吹き抜ける風の如く“大型連休”が往った。
「帰省ラッシュ」、やれ「Uターンラッシュ」。そんな言葉が耳元をかすめた。
かすめたと思ったら“祭り”の後を、洗い流しの一雨が来て、
今日の“龍馬の見た海”は、水平線しんなり、すっきり。
早、夏の匂いを運んで来る。

現在、館の表看板は「出会いの達人・龍馬」展-友情編-である。
人生、出会いの大切さはいうでもないが、昨今の殺伐世相がその思いを増幅させる。
弱者の命が、たわいなく奪われていく。
連鎖反応を起こしたかのように、日本国中が殺人現場。
お金に眼がくらむ。一方、理由はないというのが不気味ではないか。
もっと、怖いと思うのは、そんなニュースのすぐ隣チャンネルで、お笑い番組が同時進行中なのである。“現代は幕末よりもっと病んでいる”などと少々憂鬱になっていた。

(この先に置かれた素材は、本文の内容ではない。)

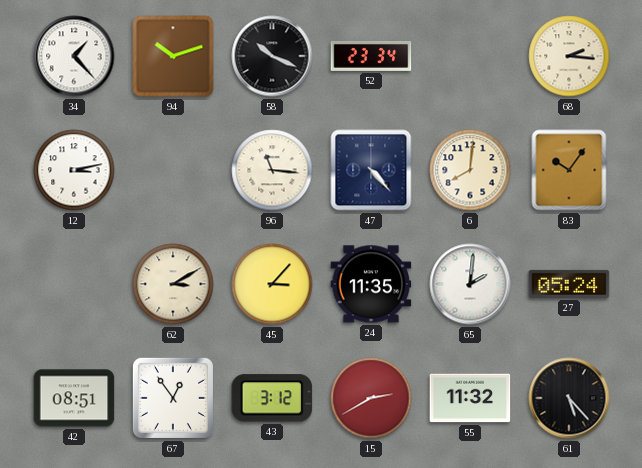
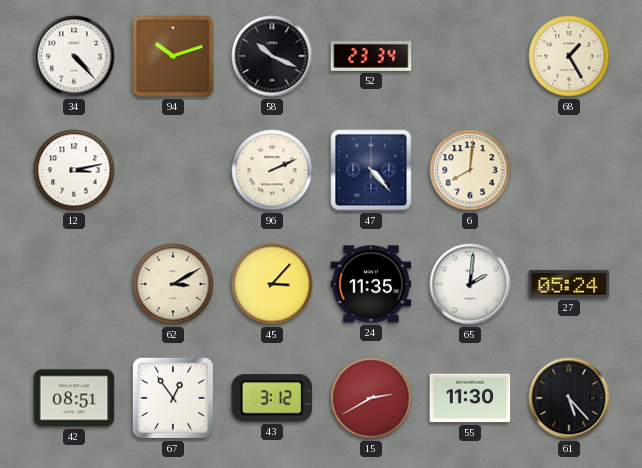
34: 1:23 -> 4:23
68: 2:16 -> 1:25
96: 11:16 -> 2:11
83: 10:06 -> none
55: 11:32 -> 11:30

と、そこへ一枚の額が届いた。書道家、沢田明子さんからの作品である。6月から、出会いの達人展に歩調を合わせて企画している「もう一つの展覧会」展、少し説明すると、過去、館の「海の見える・ぎゃらりい」で展覧会経験のある先生方に、今度は“出会いと龍馬”をイメージしてそれぞれ制作して頂き、作品を古い資料などのスペースに展示しようというもの。もちこまれたのはその展示用と言うわけ。 早速、見せてもらった。額の台紙は英字新聞。そして赤い紙にあっさり
「龍馬ハ生キテイル 33才ノママデ」。
引き込まれるような波動が伝わってきた。気分まで晴れてきた。